# please help!!



## herguitarist94 (Dec 31, 2009)

so you know, ive done no testing of water, i have a 100 watt heater, ive checked the temp. and everything seems fine (also a 20 gallon. filter). okay, i have a 20 gallon tank with 3 green spotted puffers. all bought at the same time. same place. and introduced to there new home at the same time. these 3 fish are the only inhabitants of the tank. but im a bit worried and dont know what to do because i have a little log shaped thing for them to hide in, witch was fine at first. but here is what happened. i put the fish in the tank, all three where going up and down the glass (i dont know why) then fish 1 started to calm down after a couple of hours, finding the log a nice place to hide, then fish 2 did the same, all was fine until fish 1 became very territorial, any time fish 2 can near the log he/she would chase fish 2 away. fish 2 getting tiered of being pushed around decided to ignore the log and find a new place to hide. although the only other things in the tank are plants, so it just roams around near the gravel, im worried that if i get another rock/log for fish 2, fish 1 will take that one over too and fish 2 will be afraid of going into both. what should i do?

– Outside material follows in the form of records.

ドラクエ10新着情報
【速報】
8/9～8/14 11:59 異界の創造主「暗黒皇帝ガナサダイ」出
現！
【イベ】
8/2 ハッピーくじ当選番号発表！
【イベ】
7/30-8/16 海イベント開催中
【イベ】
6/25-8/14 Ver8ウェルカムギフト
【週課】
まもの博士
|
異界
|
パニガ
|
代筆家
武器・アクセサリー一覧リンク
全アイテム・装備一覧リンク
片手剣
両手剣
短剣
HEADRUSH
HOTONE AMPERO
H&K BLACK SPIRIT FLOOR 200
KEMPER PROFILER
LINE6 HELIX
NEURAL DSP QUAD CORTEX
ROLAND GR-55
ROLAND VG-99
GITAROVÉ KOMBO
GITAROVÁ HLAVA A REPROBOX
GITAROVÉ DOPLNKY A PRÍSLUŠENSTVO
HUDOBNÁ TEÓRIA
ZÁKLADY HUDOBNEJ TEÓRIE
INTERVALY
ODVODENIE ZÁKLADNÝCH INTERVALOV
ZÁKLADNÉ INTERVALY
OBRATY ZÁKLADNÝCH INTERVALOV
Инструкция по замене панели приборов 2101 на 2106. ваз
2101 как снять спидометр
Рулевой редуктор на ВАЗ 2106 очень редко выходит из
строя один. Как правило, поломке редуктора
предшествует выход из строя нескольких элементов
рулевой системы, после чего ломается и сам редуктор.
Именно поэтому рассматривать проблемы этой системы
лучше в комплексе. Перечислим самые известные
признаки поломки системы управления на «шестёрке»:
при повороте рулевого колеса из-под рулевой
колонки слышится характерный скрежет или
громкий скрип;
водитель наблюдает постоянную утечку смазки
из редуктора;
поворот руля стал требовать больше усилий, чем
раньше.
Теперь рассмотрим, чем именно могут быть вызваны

get another rock/log or get rid of fish 1?







also im worried there is something wrong with fish 3 because it is still going up and down all over the glass very fast, what does this mean?? is it sick? or stressed??? please help!!!


----------



## La Reina (Oct 25, 2009)

The running up and down the glass is a fish chasing its reflection. When the fish calms down, it'll stop doing this.

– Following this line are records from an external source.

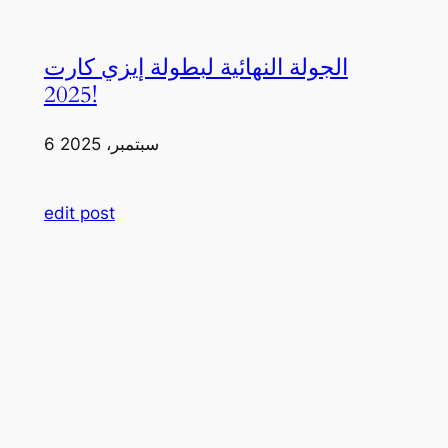
الجولة النهائية لبطولة إيزي كارت
2025!
6 سبتمبر، 2025
edit post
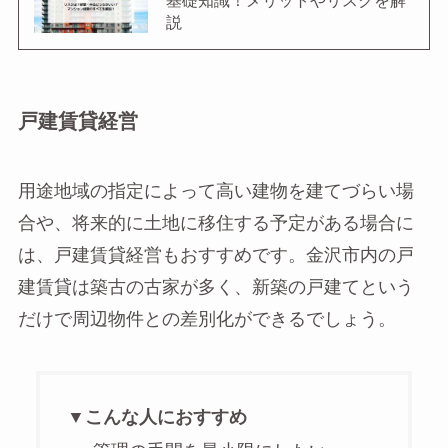
基礎知識！メリットやリスクを解
説
戸建賃貸経営
用途地域の指定によって高い建物を建てづらい場
合や、将来的に土地に移住する予定がある場合に
は、戸建賃貸経営もおすすめです。金沢市内の戸
建賃貸は築古の古家が多く、新築の戸建てという
だけで周辺物件との差別化ができるでしょう。
▼こんな人におすすめ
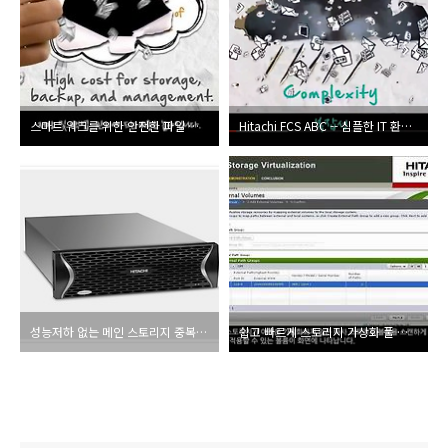
스마트 워크를 위한 안전한 파일 공유 솔루션 HCP Anywhere
Hitachi FCS ABC -- 심플한 IT 환경을 위한 ABC 전략
성능저하 없는 메인 스토리지 중복제거 구현!
쉽고 빠르게 스토리지 가상화 풀 구현, Hitachi 스토리지 가상화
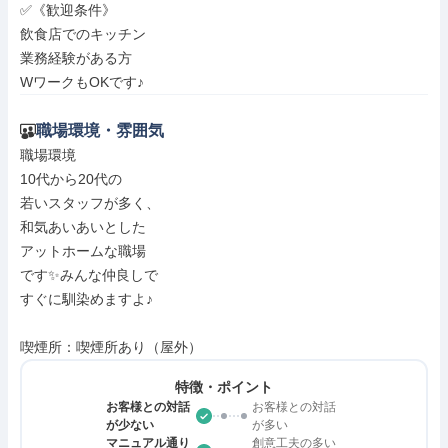
✅《歓迎条件》

飲食店でのキッチン

業務経験がある方

WワークもOKです♪
職場環境・雰囲気
職場環境

10代から20代の

若いスタッフが多く、

和気あいあいとした

アットホームな職場

です✨みんな仲良しで

すぐに馴染めますよ♪

喫煙所：喫煙所あり（屋外）
特徴・ポイント
お客様との対話
お客様との対話
が少ない
が多い
マニュアル通り
創意工夫の多い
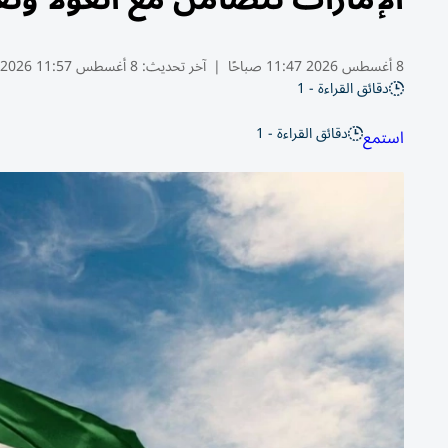
8 أغسطس 2026 11:47 صباحًا
|
آخر تحديث:
8 أغسطس 11:57 2026
دقائق القراءة - 1
دقائق القراءة - 1
استمع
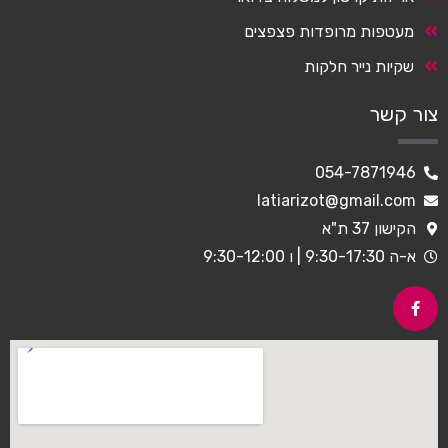
מעטפות מרופדות פצפצים
שקיות נייר חלקות
צור קשר
054-7871946
latiarizot@gmail.com
הקישון 37 ת"א
א-ה 9:30-17:30 | ו 9:30-12:00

Go and get a place to hide for each fish so that they can have their own space. One fish cannot defend three logs.


----------



## stephanieleah (Oct 31, 2009)

Usually as long as i have plenty of hiding places (which i do, between drift wood, live plants, and other decor), they all settle into their niches. I rearranged my tank yesterday and they all had to re-establish their territories. Once it's established, the fin nipping doesn't stop but they're less forceful and nutty.


----------



## Pasfur (Mar 29, 2008)

Another possibility is high Nitrite levels, which causes increased aggression and erratic behavior. To say you have not tested your water, yet posting and expecting that we can somehow offer guidance, is an unfair expectation. If you wish to have a fish tank, then you need to have the necessary equipment available to care for it properly, and this includes ammonia, nitrite, nitrate and pH test kits.


----------